Lebanon’s Christians, A Lesson for Hindus
By PREM MITAL
The Christian Lebanon holds special bond to Rome. In the early 16th century, Pope Leo X described the Maronite Catholics as "A rose among the thorns," presumably due to the large Muslim presence in the country.
Today, the Christian rose has not only wilted but it is vanishing under the heat of their rivals’ high birth-rate and ‘prophetic’ politics.
"All Christians are frustrated," reported The New York Times (May 9). Though guaranteed by convention and Constitution a central role in Lebanon’s affairs, their role has become more and more shunted and marginalized. Indeed, their frustration caused the outbreak of civil war in 1975 with escalating violence between Christians and Muslims that lasted for 15 years. Under the agreement that ended the war, Christians are allowed half the seats in Lebanon’s 108-member legislative body and the top posts are divided between Sunni and Shiite Muslims.
That arrangement, an artifice, obscures the fact that Christians have become a small and shrinking minority with their population reduced to barely 30 percent of country’s 4 million people.
Also, under the post-war constitutional changes, executive power is shifted from a Christian President to a Sunni Muslim Prime Minister, stacking the decks against Christians. And with the acquiescence of the Muslim Government, Islamic Syria and its 35,000 troops exercise the dominant role. Thus, the country "is not sovereign and independent, all is controlled by Syria," bewails the 76-year-old Maronite patriarch Cardinal Sfeir.
Last December, gunmen in the predominantly Christian quarter of Beirutd fire on a van carrying Syrian troops. All of those arrested were Christians.

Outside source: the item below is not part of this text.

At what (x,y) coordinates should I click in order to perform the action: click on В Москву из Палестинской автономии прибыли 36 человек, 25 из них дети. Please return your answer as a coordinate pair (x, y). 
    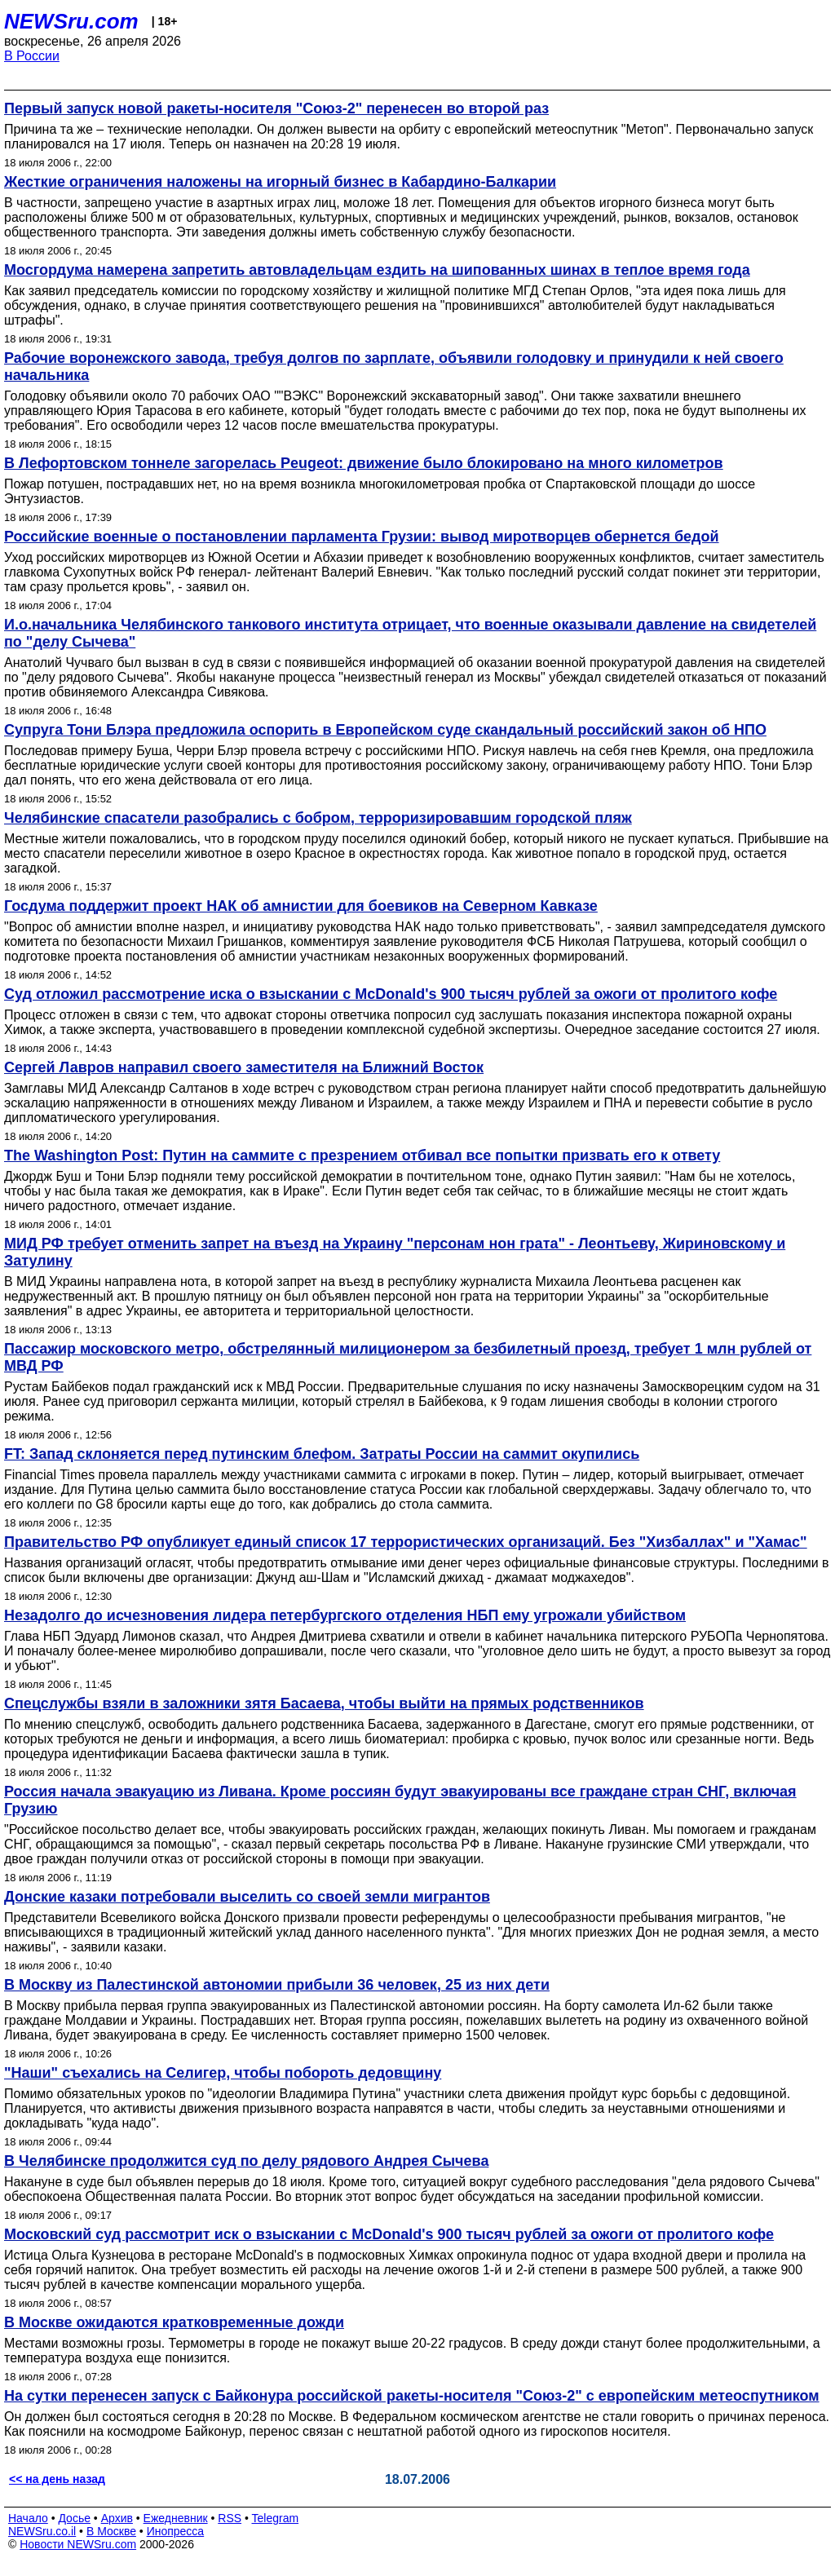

Three months before Pope John Paul II’s planned visit in May 1994, a Maronite church North of Beirut was bombed that killed 11 Sunday worshippers and wounded 59. Later, the Muslim Government arrested a Maronite leader for the bombing and other crimes and sentenced him for life in jail.
The Times’ report clearly shows that Lebanon’s Government is persecuting the Christians. However, on the eve of the Pope’s visit Christians’ hope is that he might use his visit to register a protest against Syria’s role. Amen!
Is there any message to the Hindus of (partitioned) India in Lebanon’s unfolding?